Look for these ratings on your next purchase of organic teas: the top rating s Certified 100% organic; certified organic with lower figures, from 75 to 95% or the rather ambiguous "made with organic ingredients."

If you feel strongly that the food and beverages you use should be healthful to you, support this trend. Also, be aware that certification is a costly process and, as a result, some brands will label themselves organic although they are not certified by a qualifying agency. The top one in this country is QAI, Quality Assurance International. The Fair Trade Act designation on many labels indicates that the farmers manage the workers in ways that are fair and equitable.

Finally, enjoying a great cup of tea at restaurants other than tearooms, is increasingly possible. Several years ago, a tea sommelier was the hottest news around, now it's still news but increasingly fine hotels and restaurants are recognizing that paying attention to quality and service is as important for tea as it is in wine. Everyone from techno rocker Moby to savvy Japanese investors are getting into the act. Moby opened a sleek brightly colored veggie café with ninety choices of high-quality teas, and Kai is the essence of minimalist Japanese design that features superb hot teas and its signature Ito En bottled Japanese teas. Both these places, in Manhattan, signal a welcome trend where stylish, modern décor is matched by superb menus and outstanding teas.

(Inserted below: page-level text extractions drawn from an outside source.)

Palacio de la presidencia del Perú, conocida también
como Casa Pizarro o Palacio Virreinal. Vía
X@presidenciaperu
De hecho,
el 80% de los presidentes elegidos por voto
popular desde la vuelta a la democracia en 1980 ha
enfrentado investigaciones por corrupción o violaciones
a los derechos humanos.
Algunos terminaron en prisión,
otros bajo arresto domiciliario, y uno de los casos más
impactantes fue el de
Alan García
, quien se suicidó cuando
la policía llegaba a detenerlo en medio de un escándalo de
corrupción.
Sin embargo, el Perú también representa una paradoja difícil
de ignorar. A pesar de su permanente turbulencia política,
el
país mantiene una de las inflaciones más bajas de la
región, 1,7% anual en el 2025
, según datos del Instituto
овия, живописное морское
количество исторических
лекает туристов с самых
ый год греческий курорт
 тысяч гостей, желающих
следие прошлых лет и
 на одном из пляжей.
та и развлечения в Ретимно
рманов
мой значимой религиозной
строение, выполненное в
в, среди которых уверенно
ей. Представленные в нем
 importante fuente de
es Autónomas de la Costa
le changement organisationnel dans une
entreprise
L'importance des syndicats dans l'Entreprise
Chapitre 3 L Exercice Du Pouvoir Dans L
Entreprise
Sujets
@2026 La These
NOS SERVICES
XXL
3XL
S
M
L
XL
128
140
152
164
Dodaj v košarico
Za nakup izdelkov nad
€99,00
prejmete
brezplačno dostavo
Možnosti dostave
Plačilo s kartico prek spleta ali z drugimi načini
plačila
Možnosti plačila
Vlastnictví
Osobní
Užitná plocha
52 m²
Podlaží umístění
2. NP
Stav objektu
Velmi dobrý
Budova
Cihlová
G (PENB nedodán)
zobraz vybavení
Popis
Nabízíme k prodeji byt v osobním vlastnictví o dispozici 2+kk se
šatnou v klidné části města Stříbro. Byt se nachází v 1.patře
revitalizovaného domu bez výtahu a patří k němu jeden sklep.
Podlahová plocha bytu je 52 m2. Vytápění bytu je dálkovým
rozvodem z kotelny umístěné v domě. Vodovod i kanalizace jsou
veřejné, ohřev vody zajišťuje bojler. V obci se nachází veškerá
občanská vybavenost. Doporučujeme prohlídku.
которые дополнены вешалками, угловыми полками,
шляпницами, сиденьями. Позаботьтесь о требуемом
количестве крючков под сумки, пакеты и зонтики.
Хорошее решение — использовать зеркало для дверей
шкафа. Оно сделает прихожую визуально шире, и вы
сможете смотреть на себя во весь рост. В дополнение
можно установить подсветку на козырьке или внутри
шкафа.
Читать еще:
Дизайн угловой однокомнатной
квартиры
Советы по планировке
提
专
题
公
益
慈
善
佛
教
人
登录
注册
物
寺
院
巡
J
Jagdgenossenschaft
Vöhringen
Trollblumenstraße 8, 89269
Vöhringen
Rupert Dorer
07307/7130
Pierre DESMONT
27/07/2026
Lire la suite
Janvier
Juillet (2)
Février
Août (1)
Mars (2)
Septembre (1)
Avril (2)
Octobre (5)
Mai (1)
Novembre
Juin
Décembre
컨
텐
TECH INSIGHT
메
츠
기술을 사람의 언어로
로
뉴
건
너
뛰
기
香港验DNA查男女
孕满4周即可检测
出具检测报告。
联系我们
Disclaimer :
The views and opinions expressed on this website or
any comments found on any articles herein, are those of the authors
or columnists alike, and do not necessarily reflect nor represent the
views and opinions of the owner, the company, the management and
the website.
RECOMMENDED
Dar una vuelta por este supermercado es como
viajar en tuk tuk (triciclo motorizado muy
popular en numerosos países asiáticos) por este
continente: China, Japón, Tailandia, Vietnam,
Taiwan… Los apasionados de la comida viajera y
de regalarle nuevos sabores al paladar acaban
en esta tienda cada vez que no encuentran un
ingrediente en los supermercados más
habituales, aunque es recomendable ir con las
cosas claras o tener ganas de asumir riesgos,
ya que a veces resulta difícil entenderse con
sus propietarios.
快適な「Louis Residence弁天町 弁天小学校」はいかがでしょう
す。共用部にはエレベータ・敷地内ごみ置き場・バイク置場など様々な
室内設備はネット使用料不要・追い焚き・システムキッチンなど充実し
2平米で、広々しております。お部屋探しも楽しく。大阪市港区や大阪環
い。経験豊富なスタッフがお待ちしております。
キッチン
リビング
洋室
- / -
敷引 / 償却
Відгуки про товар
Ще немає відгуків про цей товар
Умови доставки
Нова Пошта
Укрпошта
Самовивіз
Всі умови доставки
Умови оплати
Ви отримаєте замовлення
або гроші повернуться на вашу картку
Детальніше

Ito En bottled teas are part of a welcome departure from the overly sweetened, processed powdered instant teas and overly brewed bottled teas of just a few years ago. Now, the consumer has more than twenty choices of both imported and domestic brands that marry both the convenience of bottled teas-on-the-go with high-quality true tea taste. Even your correspondent, a diehard anti-bottled, anti ice tea person has come 'round to enjoy them!

Much of this change in eateries serving better quality tea is due to better and more quality tea being imported, clever marketing, and more access for education and products to more customers through the use of dedicated tea web sites online. However, you the consumer are to be congratulated for helping to make this change a part of the new world of tea. By insisting that the quality of tea you drink should be equal to or better than the quality of the food served, you have helped the industry make restaurateurs and chefs aware that fine tea is an important ingredient to a successful menu. Thank you!